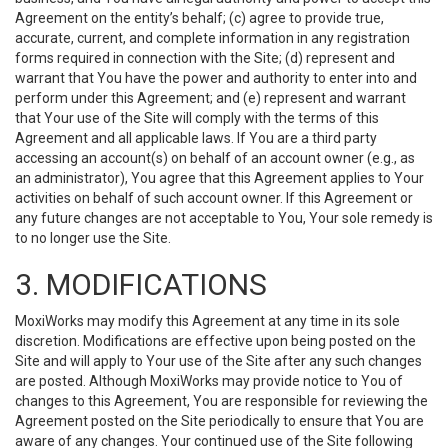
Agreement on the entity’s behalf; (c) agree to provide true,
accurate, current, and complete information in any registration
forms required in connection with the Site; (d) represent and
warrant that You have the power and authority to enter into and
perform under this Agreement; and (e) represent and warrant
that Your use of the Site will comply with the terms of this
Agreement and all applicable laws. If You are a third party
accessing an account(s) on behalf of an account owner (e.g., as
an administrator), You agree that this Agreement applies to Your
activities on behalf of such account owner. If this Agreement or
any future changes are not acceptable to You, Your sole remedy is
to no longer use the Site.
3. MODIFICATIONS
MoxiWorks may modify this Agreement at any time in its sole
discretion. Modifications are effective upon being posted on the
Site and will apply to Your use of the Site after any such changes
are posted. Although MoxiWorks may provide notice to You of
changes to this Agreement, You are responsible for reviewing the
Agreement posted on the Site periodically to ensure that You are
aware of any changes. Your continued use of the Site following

=======

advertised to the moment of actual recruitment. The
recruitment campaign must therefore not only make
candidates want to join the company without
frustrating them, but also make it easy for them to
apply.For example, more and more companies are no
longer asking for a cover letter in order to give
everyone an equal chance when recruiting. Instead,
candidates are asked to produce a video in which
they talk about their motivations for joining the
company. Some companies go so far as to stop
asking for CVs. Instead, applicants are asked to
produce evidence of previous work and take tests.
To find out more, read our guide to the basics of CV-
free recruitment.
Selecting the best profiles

=======

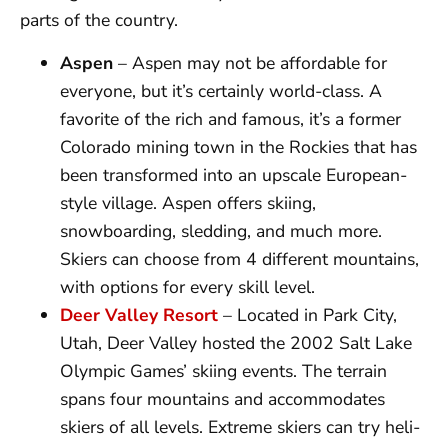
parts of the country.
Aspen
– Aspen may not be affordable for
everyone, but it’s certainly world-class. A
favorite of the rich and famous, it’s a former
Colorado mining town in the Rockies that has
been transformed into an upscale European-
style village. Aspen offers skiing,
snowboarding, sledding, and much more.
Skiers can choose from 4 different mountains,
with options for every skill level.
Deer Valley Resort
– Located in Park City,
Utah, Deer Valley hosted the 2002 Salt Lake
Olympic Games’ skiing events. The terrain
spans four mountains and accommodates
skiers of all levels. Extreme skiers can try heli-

=======

> Assigned task: Your answer must consist of every line from the listing that holds the string "MoxiWorks".

> The answer:
MoxiWorks may modify this Agreement at any time in its sole
are posted. Although MoxiWorks may provide notice to You of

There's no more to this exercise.